La cathédrale romane, dont la construction semble s’être prolongée jusqu’à la seconde moitié du XIIe siècle, reprend en partie l’emprise de l’église paléochrétienne. Adapté à la pente naturelle du sol, l’édifice présente une architecture insolite, déterminée par les édifices antérieurs, et un style roman nettement « classique ».

En dehors de la chapelle Saint-Louis, ouverte dans le prolongement de la première travée de nefs, seuls deux caveaux funéraires sont attribués à la fin du Moyen Âge. Sous la sacristie moderne, une tombe en coffre de pierres renfermait le corps d’un enfant, illustrant ainsi l’étendue du cimetière médiéval au nord de la cathédrale.

Batteries de caveaux et installation de stalles à l’époque moderne
La fouille, associée à une étude anthropologique et des recherches en archive, permet d’avoir une vision globale de l’organisation de l’espace funéraire à l’intérieur de la cathédrale à l’époque moderne.

Devant répondre à la multiplication des demandes, les chanoines décident de multiplier les concessions.
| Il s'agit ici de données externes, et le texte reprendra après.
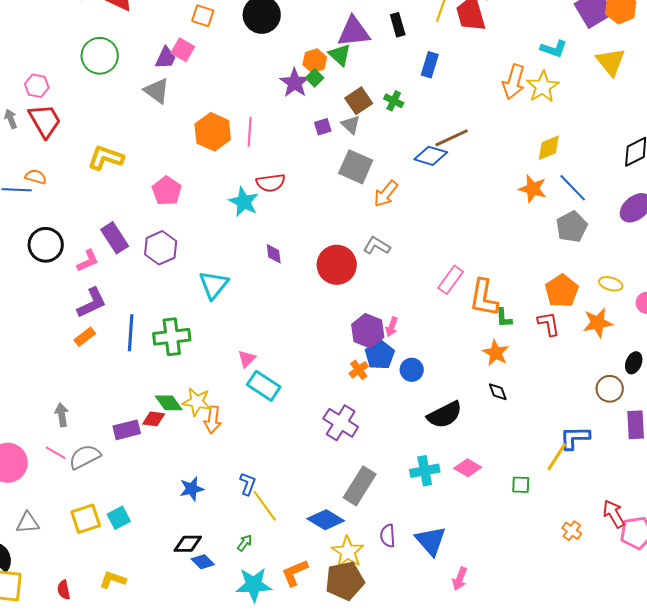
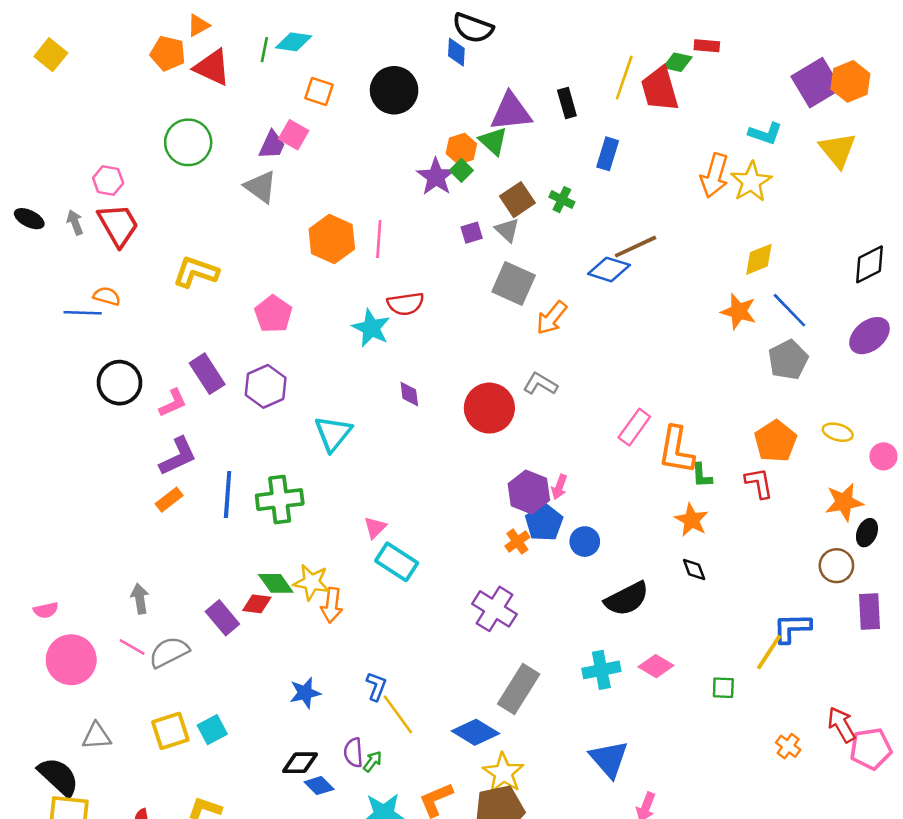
orange star: (598, 323) -> (844, 502), moved
purple rectangle: (127, 430) -> (222, 618), turned 64
purple semicircle: (388, 536) -> (353, 753), moved

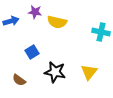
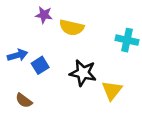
blue arrow: (11, 21) -> (17, 55), moved
black star: (55, 72) -> (83, 73), moved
À une répartition spatiale éclatée des tombes succèdent ainsi, au cours du XVIIe siècle, de véritables lotissements de caveaux mitoyens. Les tombeaux, accessibles depuis une trappe, étaient équipés d’un système de pourrissoir permettant leur vidange. Dans la nef centrale, deux caveaux privilégiés accueillaient les corps des évêques et des clercs.

Au XVIIIe siècle, l’installation de stalles (rangées de sièges destinés au clergé) dans la travée de chœur contribue à la disparition des aménagements liturgiques antérieurs.

La construction de la cathédrale de la Nouvelle Major, à partir de 1850, entraîne la disparition de deux travées de nef, contribuant ainsi à l’amputation de l’édifice et à son isolement architectural.